|Natural Society | Jul 9, 2014 | Christina Sarich|
Natural Society reported back in February that a UK company was planning to release GMO mosquitoes in Panama in order to reduce the populations of dengue fever, but now civil society groups in a town in Brazil where GMO trial mosquitoes were released are expressing alarm at an increase in dengue incidence, leading them to declare an emergency decree.
Brazilians were promised that the GM mosquitoes would end dengue fever, but results from field trials conducted in Bahia, Brazil were never published and did not evaluate the relation between Aedes aegypti mosquito populations and the occurrence of dengue. According to a Cambridge University study:
“. . . the targeted mosquitoes may simply move to another area and/or a different species of mosquito (Aedes albopictus) which also transmits dengue can move into the area. Complex immune responses to the four types of dengue virus mean that a partial reduction in mosquito numbers can reduce cross-immunity to the different serotypes and increase the number of cases of the severe form of the disease, Dengue Haemorrhagic Fever, which is more likely to be fatal.”
Without adequate scientific inquiry, the Brazilian regulator Comissão Técnica Nacional de Biossegurança (CTNBio) recently gave the green light to the commercialization of the technology proposed by Moscamed Brazil in partnership with the English company Oxitec and the Universidade de São Paulo. This is the same company that proposed releasing GM mosquitoes in Panama, for supposed similar reasons.
While it is understandable that municipalities with high dengue sickness rates would be interested in lessening the disease, it seems that biotech has once again fooled government agencies into polluting the environment with untested, unsafe, genetically manipulated organisms.
Once again, government officials ignored warnings that GM mosquitoes might be hazardous to public health. During the evaluation of the commercial application for the release of the GM mosquito, The National Technical Commission for Biosecurity (CTNBio) member had presented a report with information questioning the impact of the GM mosquitoes on the incidence of dengue, warning that in some circumstances the releases could make the disease worse, even if the number of wild Aedes aegypti mosquitoes was reduced. CTNBio approved Oxitec’s dengue ‘solution,’ nevertheless.
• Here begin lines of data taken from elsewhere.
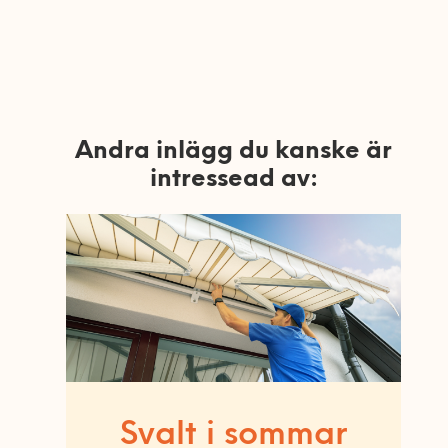
Andra inlägg du kanske är
intressead av:
Svalt i sommar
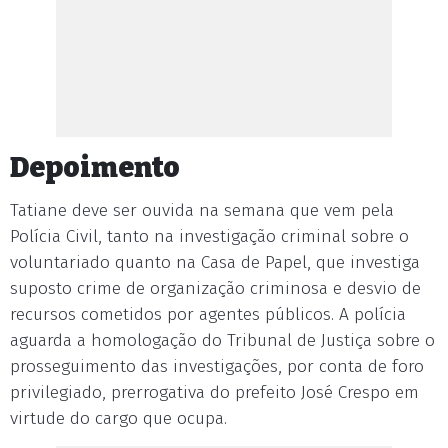
Depoimento
Tatiane deve ser ouvida na semana que vem pela
Polícia Civil, tanto na investigação criminal sobre o
voluntariado quanto na Casa de Papel, que investiga
suposto crime de organização criminosa e desvio de
recursos cometidos por agentes públicos. A polícia
aguarda a homologação do Tribunal de Justiça sobre o
prosseguimento das investigações, por conta de foro
privilegiado, prerrogativa do prefeito José Crespo em
virtude do cargo que ocupa.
The Brazilian press even lauded the new weapon to combat dengue, but failed to print information that Jacobina’s mayor, a locality where the GMO mosquito trials took place, issued a decree in February 2014 renewing the state of emergency “due to the abnormal situation characterized as a biological disaster of dengue epidemic.”
Previously, Moscamed had announced an 81% and a 100% reduction in the number of Aedes aegypti mosquitoes in at least two localities of Jacobina, claiming that this meant the experiments were a success. According to Oxitec, pilot-scale releases started in the north-west of Jacobina in June 2013 and the programe would roll out across the entire city over two or three years.
The latest state of dengue emergency can be linked to the GMO mosquitoes, since the instance of disease is greatest in areas where they were released. The Brazilian National Agency of Sanitary Vigilance (ANVISA) is now in charge of registering and monitoring the product. Over 10 million GM mosquitoes are suggested for release for every 50 thousand inhabitants by the makers of the latest GM atrocity.